Work to complete: Look below for the line that contains "本文為英文版的機器翻譯版本，如內容有任何歧義或不", then copy it and each following line exactly, through and including the line that contains "地址，且不支援公有 IPv4 流量。並非所有Lightsail藍圖都".

-------- Material shown --------

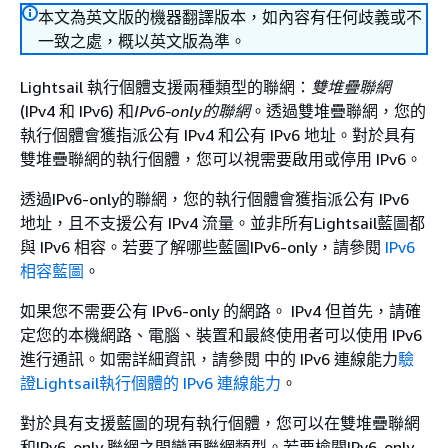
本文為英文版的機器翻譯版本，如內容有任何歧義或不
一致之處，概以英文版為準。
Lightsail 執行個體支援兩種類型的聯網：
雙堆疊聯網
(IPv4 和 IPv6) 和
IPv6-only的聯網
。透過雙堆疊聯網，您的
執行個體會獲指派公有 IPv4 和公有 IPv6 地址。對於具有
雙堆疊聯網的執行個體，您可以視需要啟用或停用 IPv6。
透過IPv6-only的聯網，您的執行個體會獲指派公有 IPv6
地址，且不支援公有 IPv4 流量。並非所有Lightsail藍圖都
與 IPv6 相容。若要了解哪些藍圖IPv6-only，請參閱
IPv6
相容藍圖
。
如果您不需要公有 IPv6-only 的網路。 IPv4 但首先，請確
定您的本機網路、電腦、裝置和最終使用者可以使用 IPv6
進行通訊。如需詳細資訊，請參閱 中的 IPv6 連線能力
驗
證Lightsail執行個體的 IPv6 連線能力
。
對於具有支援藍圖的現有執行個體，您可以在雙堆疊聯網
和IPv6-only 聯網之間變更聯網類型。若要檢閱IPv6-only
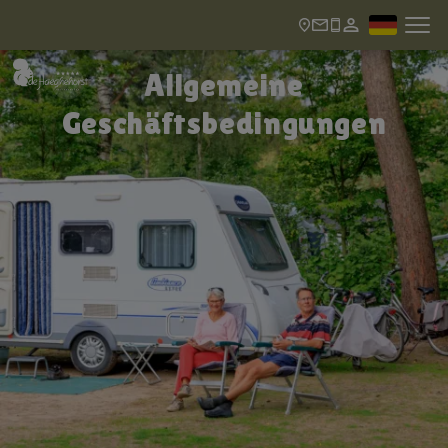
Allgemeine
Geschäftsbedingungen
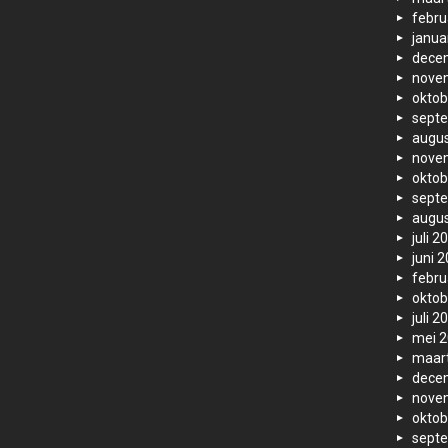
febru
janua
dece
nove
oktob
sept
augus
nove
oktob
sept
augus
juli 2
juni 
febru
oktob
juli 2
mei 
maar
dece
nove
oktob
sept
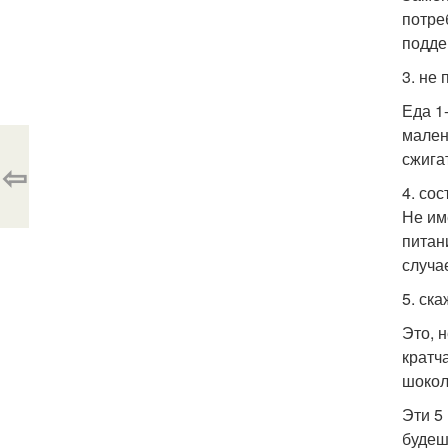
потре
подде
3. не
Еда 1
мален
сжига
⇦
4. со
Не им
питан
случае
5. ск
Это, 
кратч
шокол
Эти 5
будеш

--------
-------- Material shown --------

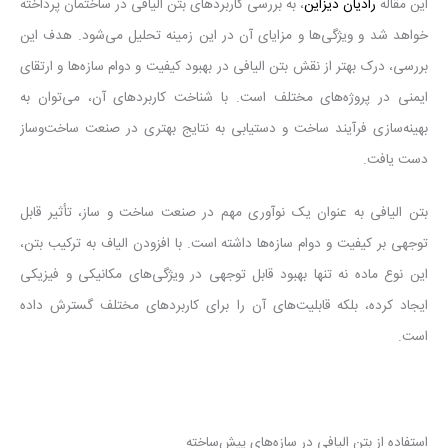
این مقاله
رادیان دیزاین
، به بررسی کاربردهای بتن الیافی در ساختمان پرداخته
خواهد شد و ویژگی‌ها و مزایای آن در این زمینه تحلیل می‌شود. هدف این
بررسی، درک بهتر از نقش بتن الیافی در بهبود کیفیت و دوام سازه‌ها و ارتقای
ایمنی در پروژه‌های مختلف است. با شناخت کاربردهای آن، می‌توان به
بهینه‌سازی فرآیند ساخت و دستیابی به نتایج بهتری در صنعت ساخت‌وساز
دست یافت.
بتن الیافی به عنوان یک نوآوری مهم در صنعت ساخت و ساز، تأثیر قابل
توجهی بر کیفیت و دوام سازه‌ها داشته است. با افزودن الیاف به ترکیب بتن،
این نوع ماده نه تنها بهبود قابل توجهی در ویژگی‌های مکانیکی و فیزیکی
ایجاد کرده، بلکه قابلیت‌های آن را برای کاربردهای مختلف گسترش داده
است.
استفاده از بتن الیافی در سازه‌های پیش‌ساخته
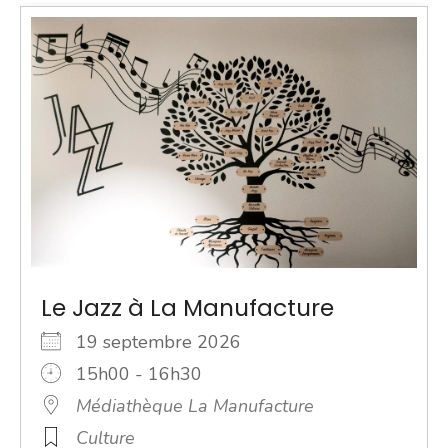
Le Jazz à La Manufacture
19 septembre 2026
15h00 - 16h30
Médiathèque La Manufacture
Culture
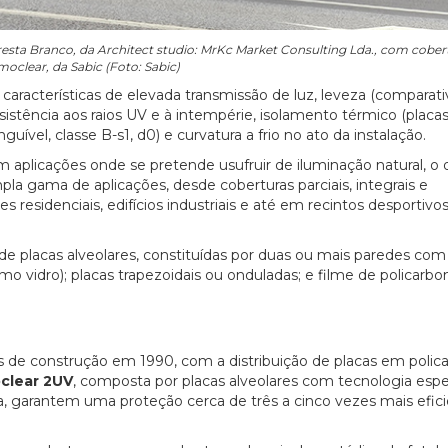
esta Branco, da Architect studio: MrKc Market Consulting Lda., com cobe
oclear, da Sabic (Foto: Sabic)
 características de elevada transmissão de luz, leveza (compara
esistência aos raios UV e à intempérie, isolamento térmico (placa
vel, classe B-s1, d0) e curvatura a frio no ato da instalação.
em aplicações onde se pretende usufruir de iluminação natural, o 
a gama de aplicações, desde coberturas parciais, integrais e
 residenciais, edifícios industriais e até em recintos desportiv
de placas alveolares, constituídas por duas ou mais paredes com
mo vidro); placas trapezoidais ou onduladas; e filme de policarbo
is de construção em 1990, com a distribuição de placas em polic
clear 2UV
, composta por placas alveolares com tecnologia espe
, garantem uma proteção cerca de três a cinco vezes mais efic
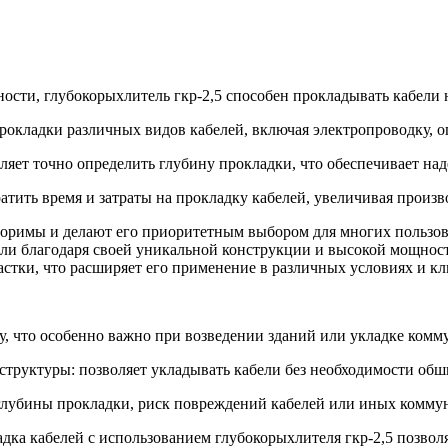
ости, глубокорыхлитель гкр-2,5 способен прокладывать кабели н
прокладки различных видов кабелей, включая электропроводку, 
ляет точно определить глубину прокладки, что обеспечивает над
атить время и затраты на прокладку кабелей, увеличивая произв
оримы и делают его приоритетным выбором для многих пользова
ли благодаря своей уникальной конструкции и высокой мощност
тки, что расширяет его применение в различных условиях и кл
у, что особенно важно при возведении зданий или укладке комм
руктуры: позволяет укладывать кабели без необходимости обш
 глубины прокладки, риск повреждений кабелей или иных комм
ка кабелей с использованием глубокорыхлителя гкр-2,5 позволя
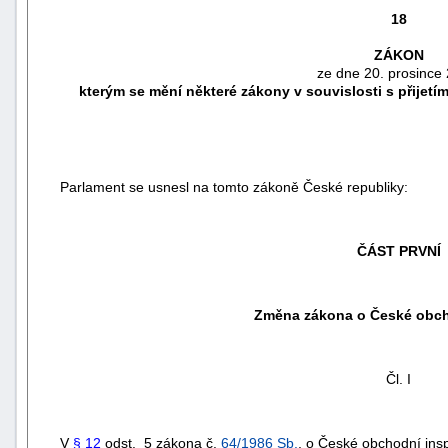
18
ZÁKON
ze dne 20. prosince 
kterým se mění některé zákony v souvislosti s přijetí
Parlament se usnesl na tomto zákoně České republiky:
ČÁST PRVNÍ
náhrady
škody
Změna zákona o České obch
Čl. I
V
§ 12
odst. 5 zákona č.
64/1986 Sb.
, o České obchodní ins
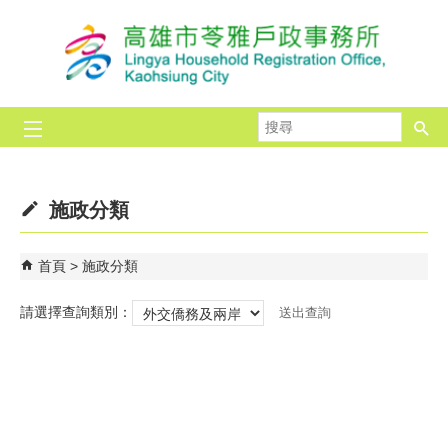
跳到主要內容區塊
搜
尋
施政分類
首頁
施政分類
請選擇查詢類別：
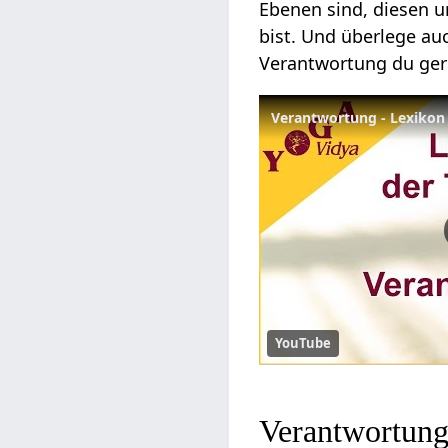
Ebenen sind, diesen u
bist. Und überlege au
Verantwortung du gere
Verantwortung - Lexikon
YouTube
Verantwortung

--------

Solution:
本文為英文版的機器翻譯版本，如內容有任何歧義或不
一致之處，概以英文版為準。
Lightsail 執行個體支援兩種類型的聯網：
雙堆疊聯網
(IPv4 和 IPv6) 和
IPv6-only的聯網
。透過雙堆疊聯網，您的
執行個體會獲指派公有 IPv4 和公有 IPv6 地址。對於具有
雙堆疊聯網的執行個體，您可以視需要啟用或停用 IPv6。
透過IPv6-only的聯網，您的執行個體會獲指派公有 IPv6
地址，且不支援公有 IPv4 流量。並非所有Lightsail藍圖都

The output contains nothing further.